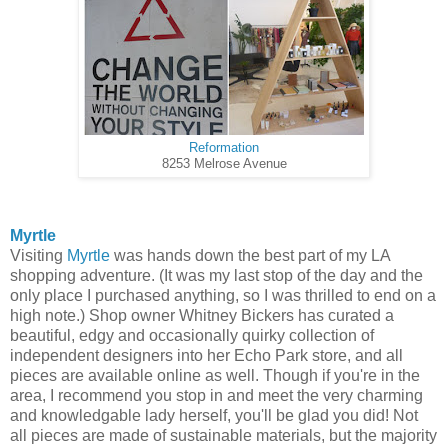
Reformation
8253 Melrose Avenue
Myrtle
Visiting
Myrtle
was hands down the best part of my LA
shopping adventure. (It was my last stop of the day and the
only place I purchased anything, so I was thrilled to end on a
high note.) Shop owner Whitney Bickers has curated a
beautiful, edgy and occasionally quirky collection of
independent designers into her Echo Park store, and all
pieces are available online as well. Though if you're in the
area, I recommend you stop in and meet the very charming
and knowledgable lady herself, you'll be glad you did! Not
all pieces are made of sustainable materials, but the majority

- **Problem description**: Print, exactly as they appear above, the lines running from the one with "was hands down the best part of my LA" through the final line.

- **Answer space**:
was hands down the best part of my LA
shopping adventure. (It was my last stop of the day and the
only place I purchased anything, so I was thrilled to end on a
high note.) Shop owner Whitney Bickers has curated a
beautiful, edgy and occasionally quirky collection of
independent designers into her Echo Park store, and all
pieces are available online as well. Though if you're in the
area, I recommend you stop in and meet the very charming
and knowledgable lady herself, you'll be glad you did! Not
all pieces are made of sustainable materials, but the majority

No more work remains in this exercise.